Killer


A few words about book series. I'm skeptical about them. It's not that there's anything wrong with them. It's just that I prefer to visit new worlds and experiences when I read. But I understand the attraction to series. Some readers like to enter an escape world that they are familiar with. They like to see their constant hero/companion struggle and win over and over again. There's a certain amount of pleasure and security in that. I totally understand. I remember how I became obsessed with the James Bond books when I was in Junior High, hiding Goldfinger under my mattress less my conservative parents spotted the nude gold girl on the cover. My mother did find it and showed my father. I thought I was in trouble but the father read it and became a James Bond fan too. But unfortunately many series become a bit redundant like the reader is writing only to keep the audience and only to cash the checks. In my humble opinion, few book series heroes continue to grab me over and over again. I hate to say it but it's easy to get lazy...

ZZZZZZZZZZZZZZ...

Excuse me. I fell asleep. Where was I? oh yes...

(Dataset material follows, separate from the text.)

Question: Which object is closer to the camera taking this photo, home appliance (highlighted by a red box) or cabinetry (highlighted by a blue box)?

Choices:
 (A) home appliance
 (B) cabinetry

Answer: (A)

Which brings us to Jonathan Kellerman's Alex Delaware series. Killer is the 29th book of the series. That bodes well for his pension. Book series writers do get a pension, don't they?. But it is the first Delaware novel I've read. I now plan to go to book one and start from scratch because this novel really grabbed me in the same way James Bond, Sherlock Holmes, Hap and Leonard, and Charlie Huston's Joe Pitt and Hank Thompson did. It's probably not all surprising since the main character is a psychologist who works cases from the court and I am a retired clinical social worker who did my share of court cases. But Killer felt fresh. I didn't feel like I was reading a retread or missing a lot like I did with the currently released White Fire of Preston & Child's Pendergrast series. Delaware felt like the kind of constantly returning hero I could hitch a ride with.

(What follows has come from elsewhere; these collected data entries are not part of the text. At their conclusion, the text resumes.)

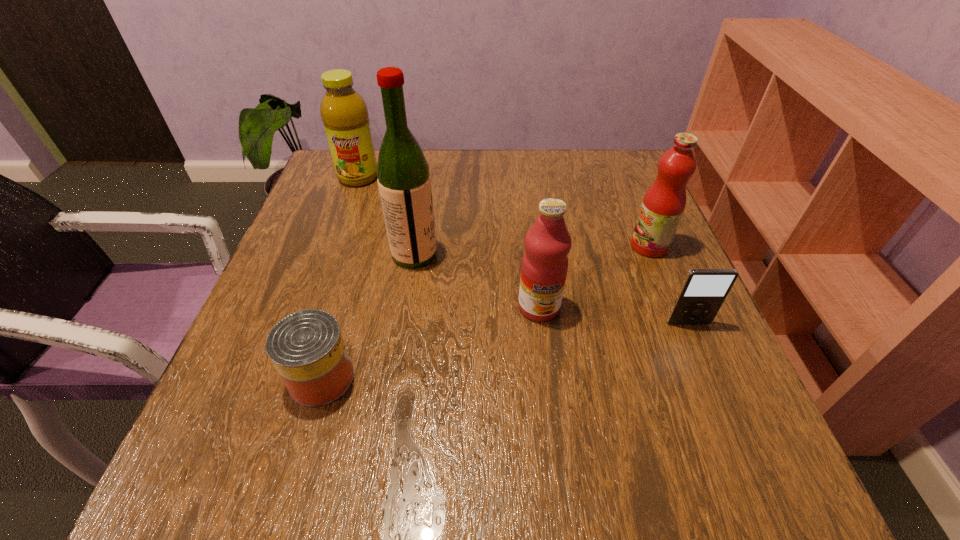 At what (x,y) coordinates should I click in order to perform the action: click on the third object from left to right. Please return your answer as a coordinate pair (x, y). This screenshot has height=540, width=960. Looking at the image, I should click on (x=404, y=181).

I want to click on the tallest object, so click(x=404, y=181).

Find the location of a particular element. This screenshot has height=540, width=960. the leftmost fruit juice is located at coordinates (344, 113).

Find the location of a particular element. Image resolution: width=960 pixels, height=540 pixels. the farthest fruit juice is located at coordinates (344, 113).

Find the location of `the second farthest fruit juice`. the second farthest fruit juice is located at coordinates (663, 205).

Image resolution: width=960 pixels, height=540 pixels. I want to click on the nearest fruit juice, so click(544, 267).

Where is `the fourth object from left to right`? The height and width of the screenshot is (540, 960). the fourth object from left to right is located at coordinates (544, 267).

Where is `iPod`? This screenshot has height=540, width=960. iPod is located at coordinates tap(703, 291).

Identify the location of can. 307,349.

The width and height of the screenshot is (960, 540). I want to click on the shortest object, so click(307, 349).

So here's the scoop. Alex Delaware occasionally does evaluations for child custody cases. He kind of hates them but sees the need for it. At this point, I want to step into my day job for a minute and say I don't blame him. His remarks about child custody cases are brutally honest and dead on. His current case looks to be fairly cut and dry until the losing side places a hit on him. Then a body shows up. It's not his but if you read plenty of mysteries. I'm sure you can guess whose it is.

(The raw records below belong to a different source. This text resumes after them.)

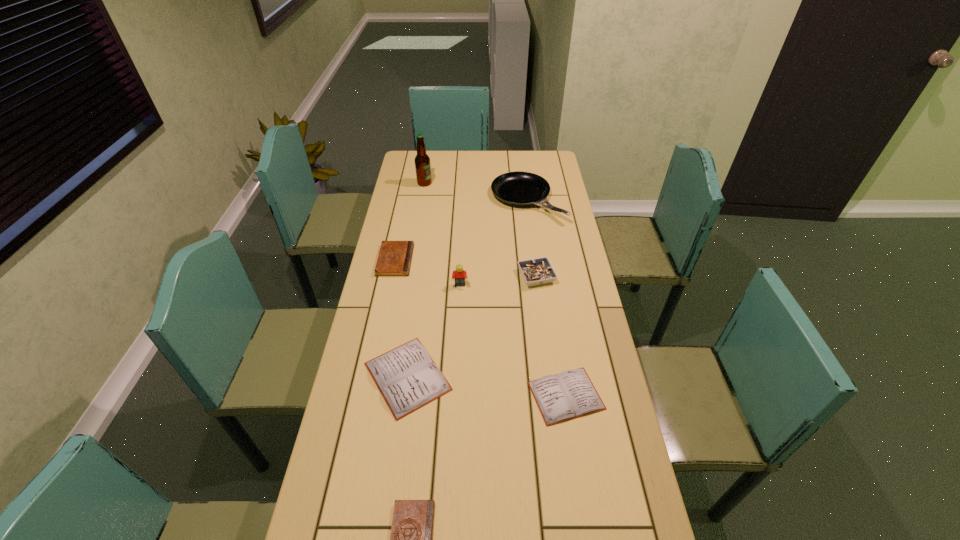 Find the location of a particular element. The image size is (960, 540). the right white diary is located at coordinates (570, 394).

Locate an element on the screen. the rightmost diary is located at coordinates tap(570, 394).

What are the coordinates of `free point located 0.300m on the label of the tallest object` in the screenshot? It's located at (496, 183).

This screenshot has width=960, height=540. Find the location of `blank area located on the face of the Lego`. blank area located on the face of the Lego is located at coordinates (459, 310).

Find the location of a particular element. free spot located 0.070m on the left of the pan is located at coordinates click(475, 200).

Where is `vacant space situated on the back of the ashtray`? The width and height of the screenshot is (960, 540). vacant space situated on the back of the ashtray is located at coordinates (529, 222).

Locate an element on the screen. The image size is (960, 540). vacant space located 0.160m on the front of the left white diary is located at coordinates (393, 482).

The width and height of the screenshot is (960, 540). Find the location of `blank space located on the spine side of the bigger brown diary`. blank space located on the spine side of the bigger brown diary is located at coordinates (445, 260).

You are a GUI agent. You are given a task and a screenshot of the screen. Output one action in this format:
    pyautogui.click(x=<x>, y=<y>)
    Task: Click on the blank area located 0.210m on the front of the rightmost diary
    This screenshot has width=960, height=540.
    Given the screenshot: What is the action you would take?
    pyautogui.click(x=585, y=510)

Locate an element on the screen. beer bottle located at the left edge is located at coordinates (422, 161).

The body count piles up while Delaware and his homicide detective friend attempts to uncover the killer. There's an obvious choice and some not so obvious choices. All of this unfolds in a very entertaining style with loads of realistic grit. What I really like is the character of Delaware. He is sharp and observant to the psychological makeup of the people he deals with. This novel feels more like a psychological thriller than most mystery novels with continuing characters. His therapy session scenes, which are my favorite parts of the novel, are real and appropriate to the profession.That may be a small thing to you but I cannot tell you how often writers get it wrong. If I read one more novel about a therapist who falls in love with his client I am going to use that book for kitty litter. Suffice to say that doesn't happen here. The author is too smart and too good to do that. Kellerman writes dynamite dialog and knows how to tease the reader. That's pretty much essential in mystery series. Over all Killer is what the mystery reader wants in a novel.

So to rehash. I am skeptical about mystery series. Series can disappoint and drag. Kellerman's 29th installment about Alex Delaware doesn't disappoint or drag. Good sign. Fresh. Exciting. It has a beat and I can dance to it. I'm going to get the rest starting with number one and will hide them under my mattress for old times' sake.